Leticia Ochoa Adams, auteur et conférencière catholique qui vit près d'Austin, au Texas, a déclaré à la NCR qu'elle travaillait dans un centre de crise pour femmes enceintes et qu'elle était impliquée dans le mouvement anti-avortement. Mais cela a commencé à changer, a dit Adams, quand elle a vu les leaders du mouvement excuser la rhétorique de Trump "qui a violé la dignité de tant d'êtres humains". "Le racisme, le sexisme, le manque général de respect pour toute personne autre que lui-même, et le blasphème, tout cela a été ignoré pour faire gagner le [mouvement pro-vie] plutôt que de défendre la dignité de la personne humaine", a-t-elle déclaré. Adams se décrit aujourd'hui comme une "catholique de la vie entière" qui préfère rencontrer des gens dans sa communauté et établir des relations.
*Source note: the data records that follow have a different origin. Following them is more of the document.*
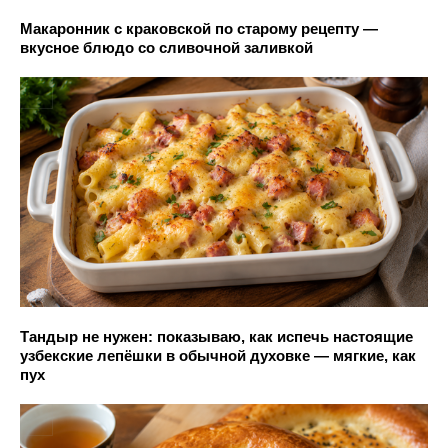
Макаронник с краковской по старому рецепту —
вкусное блюдо со сливочной заливкой
Тандыр не нужен: показываю, как испечь настоящие
узбекские лепёшки в обычной духовке — мягкие, как
пух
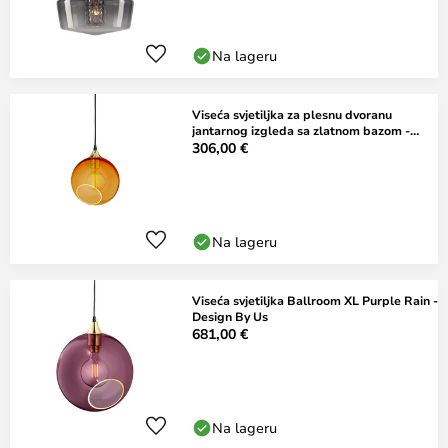
Na lageru
Viseća svjetiljka za plesnu dvoranu
jantarnog izgleda sa zlatnom bazom -
Design
306,00 €
Na lageru
Viseća svjetiljka Ballroom XL Purple Rain -
Design By Us
681,00 €
Na lageru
Avant de parler avec NCR, elle venait de donner trois douzaines d'œufs de ses poules à des parents célibataires. "Je n'ai pas besoin de dépenser de l'argent pour des marches et des protestations", a-t-elle déclaré. "J'ai besoin d'être réellement ce que j'ai dit que j'étais dans ma vie au sein de la communauté dans laquelle je vis. Je n'ai pas besoin d'un mouvement pour cela."
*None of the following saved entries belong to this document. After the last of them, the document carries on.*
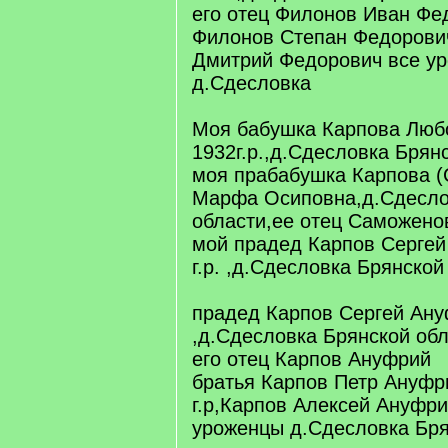
его отец Филонов Иван Фе
Филонов Степан Федорови
Дмитрий Федорович все у
д.Сдесловка
Моя бабушка Карпова Люб
1932г.р.,д.Сдесловка Брян
моя прабабушка Карпова 
Марфа Осиповна,д.Сдесло
области,ее отец Саможено
мой прадед Карпов Сергей
г.р. ,д.Сдесловка Брянской
прадед Карпов Сергей Ануф
,д.Сдесловка Брянской об
его отец Карпов Ануфрий
братья Карпов Петр Ануфр
г.р,Карпов Алексей Ануфри
уроженцы д.Сдесловка Бря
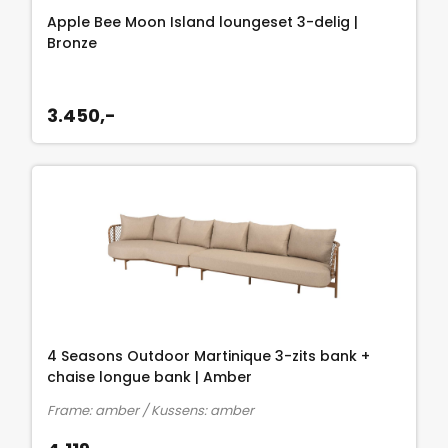
l
j
2
Apple Bee Moon Island loungeset 3-delig |
i
s
.
Bronze
j
i
4
k
s
9
e
:
3.450,-
8
p
1
,
r
.
-
i
9
.
j
9
s
9
w
,
a
-
s
.
:
2
4 Seasons Outdoor Martinique 3-zits bank +
.
chaise longue bank | Amber
4
Frame: amber / Kussens: amber
9
8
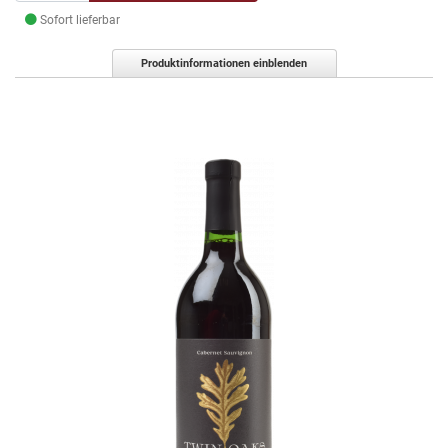
Sofort lieferbar
Produktinformationen einblenden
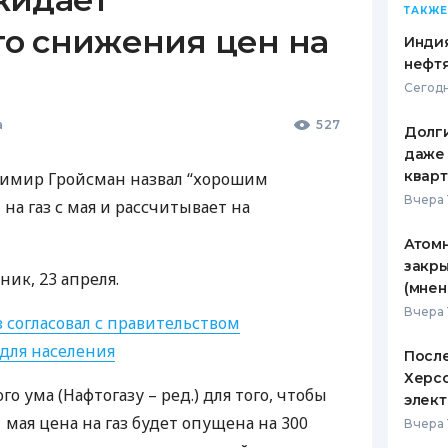
ТАКЖЕ
о снижения цен на
Индия
нефтя
Сегодн
а
527
Долги
даже 
кварт
димир Гройсман назвал “хорошим
Вчера 
а газ с мая и рассчитывает на
Атомн
закры
ник, 23 апреля.
(мнен
Вчера 
 согласовал с правительством
для населения
После
Херсо
го ума (Нафтогазу – ред.) для того, чтобы
элект
1 мая цена на газ будет опущена на 300
Вчера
Cependant, Laura Antkowiak, professeur de sciences politiques à l'Université du Maryland, qui a étudié le mouvement pro-vie et écrit un livre sur les centres de ressources pour les femmes enceintes, a déclaré à NCR que la réputation partisane néglige la diversité des opinions et des rôles au sein du mouvement. Elle a déclaré que de nombreuses personnes qui travaillent bénévolement dans des centres de ressources sur la grossesse ne sont pas impliquées dans l'aile politique du mouvement ou n'y prêtent pas beaucoup d'attention. Elle ajoute que les membres du mouvement ont également des opinions divergentes sur le rôle du gouvernement dans la mise en place d'un filet de sécurité pour soutenir les femmes en situation de crise. "Le mouvement est en meilleure position que ne le laisse entendre le récit des médias, du moins si l'on considère des indicateurs tels que l'état de l'opinion publique et le haut niveau d'engagement des militants qui ont participé à ce mouvement", a déclaré Mme Antkowiak, qui a noté que le public est préoccupé et compatissant à l'égard des femmes dans une Amérique post-Roe. "Ce sentiment de compassion rend difficile l'adhésion à la position d'interdiction totale de l'avortement. Le public a du mal à accepter cela", a-t-elle déclaré. "Mon intuition personnelle est que si le mouvement pro-vie et d'autres pouvaient mieux vendre une vision alternative de ce à quoi ressemblerait la vie dans un monde post-Roe, y compris un monde qui fournit un éventail de soutiens aux femmes, que ce soit par le biais de la politique publique ou sur le lieu de travail, et qui est une société beaucoup plus aimante que celle que nous avons aujourd'hui, je pense que c'est quelque chose qui pourrait être convaincant", a déclaré Antkowiak, avant d'ajouter : "Mais c'est un récit difficile à écrire".